1. A tilt detecting apparatus comprising an opaque substantially rigid device located within a housing and arranged to move relative to the housing as the housing is tilted, and a light source and a light responsive detector supported by the housing; said device being positioned between said source and said detector so as to vary the amount of light reaching the detector in relation to the tilt of the housing.

2. The apparatus of Claim 1, wherein the device is of ball shape and in use rolls over a supporting surface of the housing.

3. The apparatus of Claim 2, wherein the supporting surface is concave.

4. The apparatus of Claim 1,2 or 3, wherein the housing includes an inner housing part containing said device and an outer cover part, the parts having co-operating splines and grooves for staking the parts together.

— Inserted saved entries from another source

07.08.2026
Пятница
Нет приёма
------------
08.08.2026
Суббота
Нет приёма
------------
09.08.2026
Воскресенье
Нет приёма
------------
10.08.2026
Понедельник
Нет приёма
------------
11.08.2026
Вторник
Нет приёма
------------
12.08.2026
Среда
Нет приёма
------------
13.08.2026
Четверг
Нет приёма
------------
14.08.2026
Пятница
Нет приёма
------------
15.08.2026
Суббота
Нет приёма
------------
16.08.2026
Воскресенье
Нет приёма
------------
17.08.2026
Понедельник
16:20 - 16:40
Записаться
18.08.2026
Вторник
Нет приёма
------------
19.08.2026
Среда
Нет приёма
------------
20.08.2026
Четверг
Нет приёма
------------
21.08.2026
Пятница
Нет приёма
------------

5. The apparatus of Claim 4, wherein the inner housing part has projective tabs enabling the connection of an electrical circuit board.

6. The apparatus of Claim 4 or 5, wherein the inner housing part receives said source and said detector in a press fit relationship.

7. The apparatus of Claim 4, 5 or 6, as appendant to Claim 2, wherein the inner housing part consists of two inter-engaging members one defining the said supporting surface and supporting one of said source and detector, and the other member supporting the other of said source and detector.